I explained to him that, first, I was the CFO and, second, it was no longer necessary to prepare the report. Then I asked him, “So how long have you been preparing this report?”
“Ever since I replaced the guy who had the job before me,” he told me.
“Who did you replace?” I asked.
“A guy named Harry Kraemer,” he replied.
You can imagine the good laugh I got out of this one. The moral of the story is that there is an endless list of possible reports, with countless permutations. Unless you take the time to eliminate the ones you do not need, you will waste hours of your time and your teammates' time.
Measuring is important, but you need to be strategic and discerning about what you measure and why. You simply don't have enough time to review all the information, all the time. Successful organizations do not just generate and collect data. They turn data into information, and information into knowledge that they can use to make decisions. They do not get bogged down with data and making reports, but target the data they need to become knowledgeable and make informed decisions.
Speed is of the essence in business, and you need to be able to make decisions based on incomplete information—that's right, incomplete information. You also need to inject a sense of urgency into decision making, because there are many people in an organization who can give you reasons why you ought to delay the decision until tomorrow. My experience was always that unless you could give me a really good reason to wait, we were charging ahead. Whenever I encountered someone who wanted to delay a decision, I always asked what we did not know now that could significantly improve our ability to make a decision later. This was not a case of expediency for its own sake. Most of the time when you lose, it is not so much a result of making the wrong decision as it is waiting too long to make a decision.

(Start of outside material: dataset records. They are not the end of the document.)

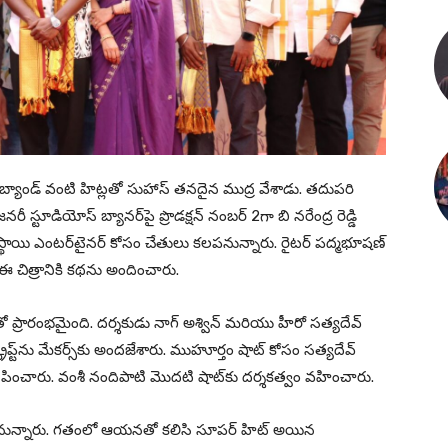
బ్యాండ్ వంటి హిట్లతో సుహాస్ తనదైన ముద్ర వేశాడు. తదుపరి
 స్టూడియోస్ బ్యానర్‌పై ప్రొడక్షన్ నంబర్ 2గా బి నరేంద్ర రెడ్డి
ర్తి స్థాయి ఎంటర్‌టైనర్ కోసం చేతులు కలపనున్నారు. రైటర్ పద్మభూషణ్
ఈ చిత్రానికి కథను అందించారు.
తో ప్రారంభమైంది. దర్శకుడు నాగ్ అశ్విన్ మరియు హీరో సత్యదేవ్
క్రిప్ట్‌ను మేకర్స్‌కు అందజేశారు. ముహూర్తం షాట్ కోసం సత్యదేవ్
ను వినిపించారు. వంశీ నందిపాటి మొదటి షాట్‌కు దర్శకత్వం వహించారు.
ంచనున్నారు. గతంలో ఆయనతో కలిసి సూపర్ హిట్ అయిన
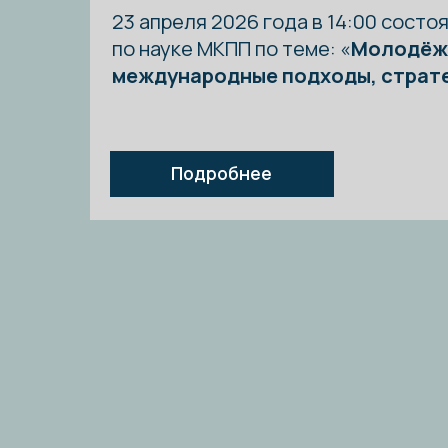
Председатель ко
Трунов И
Вице-президен
Профессор, док
Академик, член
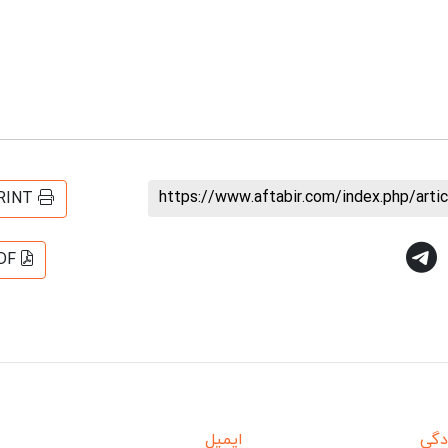
https://www.aftabir.com/index.php/art
RINT
DF
دگی
ایمیل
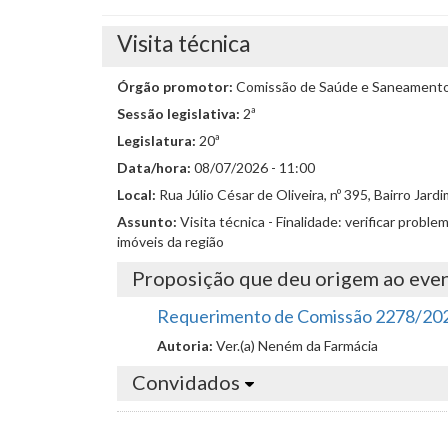
Visita técnica
Órgão promotor:
Comissão de Saúde e Saneament
Sessão legislativa:
2ª
Legislatura:
20ª
Data/hora:
08/07/2026 - 11:00
Local:
Rua Júlio César de Oliveira, nº 395, Bairro Jardi
Assunto:
Visita técnica - Finalidade: verificar pro
imóveis da região
Proposição que deu origem ao eve
Requerimento de Comissão 2278/20
Autoria:
Ver.(a) Neném da Farmácia
Convidados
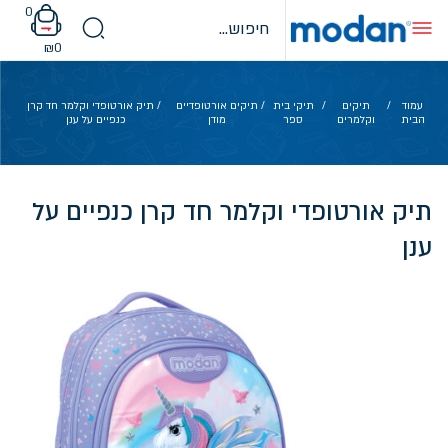
Ski
0
t
conten
₪
0
עמוד
/
תיקים
/
תיקי בית
/
תיקים אורטופדיים
/ תיק אורטופדי וקלמר חד קרן
הבית
וקלמרים
ספר
מודן
כנפיים על ענן
תיק אורטופדי וקלמר חד קרן כנפיים על
ענן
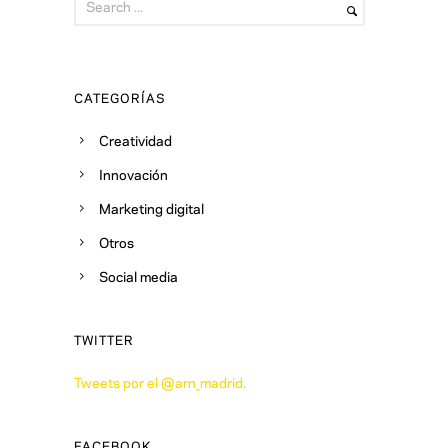
CATEGORÍAS
Creatividad
Innovación
Marketing digital
Otros
Social media
TWITTER
Tweets por el @arn_madrid.
FACEBOOK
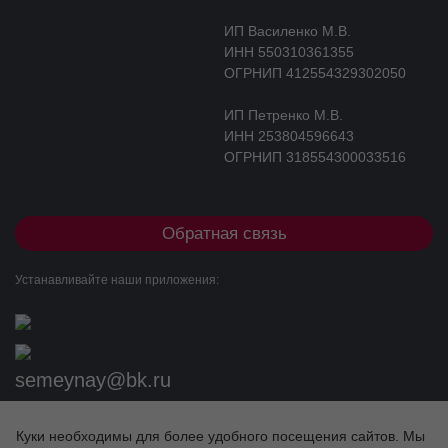
ИП Василенко М.В.
ИНН 550310361355
ОГРНИП 412554329302050
ИП Петренко М.В.
ИНН 253804596643
ОГРНИП 318554300033516
Обратная связь
Устанавливайте наши приложения:
semeynay@bk.ru
+7 (983) 563-52-25
Куки необходимы для более удобного посещения сайтов. Мы
Разработка сайта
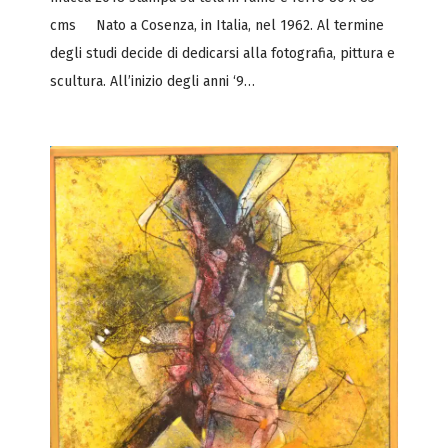
cms Nato a Cosenza, in Italia, nel 1962. Al termine
degli studi decide di dedicarsi alla fotografia, pittura e
scultura. All’inizio degli anni ‘9…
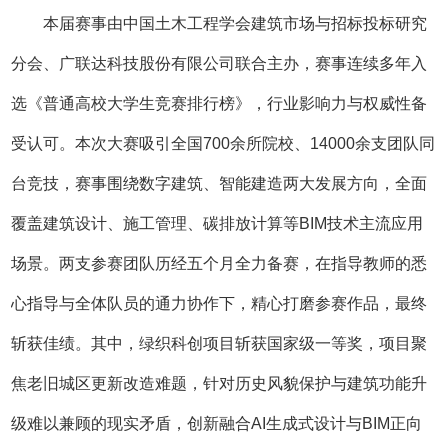
本届赛事由中国土木工程学会建筑市场与招标投标研究
分会、广联达科技股份有限公司联合主办，赛事连续多年入
选《普通高校大学生竞赛排行榜》，行业影响力与权威性备
受认可。本次大赛吸引全国700余所院校、14000余支团队同
台竞技，赛事围绕数字建筑、智能建造两大发展方向，全面
覆盖建筑设计、施工管理、碳排放计算等BIM技术主流应用
场景。两支参赛团队历经五个月全力备赛，在指导教师的悉
心指导与全体队员的通力协作下，精心打磨参赛作品，最终
斩获佳绩。其中，绿织科创项目斩获国家级一等奖，项目聚
焦老旧城区更新改造难题，针对历史风貌保护与建筑功能升
级难以兼顾的现实矛盾，创新融合AI生成式设计与BIM正向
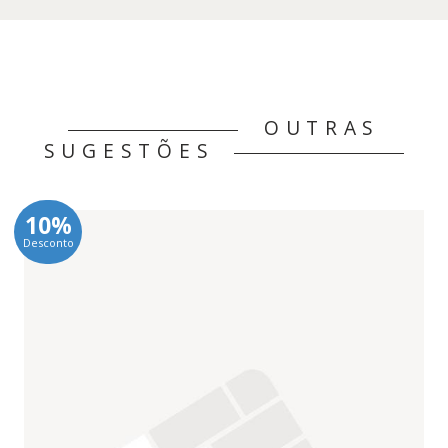
OUTRAS
SUGESTÕES
10%
Desconto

A key principle attributed to Colin Powell is not to take action if the information you currently have gives you less than a 40 percent chance of success. At the same time, you cannot wait until you have enough facts to be 100 percent sure, because by that time, it is almost always too late.1 The reason people feel they need to have 100 percent of the information is that they are worried about making a mistake. I think this concern is overstated. If we have 40 percent of the information we need, we will probably choose the right direction. However, if it turns out that we are headed in the wrong direction, we will adjust. It may be as subtle as changing from north to northwest, but that's fairly easy to do if you are already moving in the first place. As soon as you have the necessary information, even if it is incomplete, get moving!
One of the best examples of a leader who made decisions and acted decisively on incomplete information was Lance Piccolo, an executive vice president at Baxter who went on to become CEO of Caremark. As a Marine and a football player, Lance developed a strong orientation toward action. Anytime one of us heard his favorite expression, “We're going to take that hill,” we knew we'd better get our boots on. There was no use trying to delay on the grounds of needing more data. Lance would tell us, “There were times as a Marine I was ordered to take a hill. The senior officer would say, ‘Piccolo, you took the wrong hill!’ But I would tell him, ‘We took it aggressively, sir!’” His point was well taken: gather data, transform data into information and knowledge, make a decision, and go. If you hesitate, you won't take the hill, and you could lose the battle—and the war.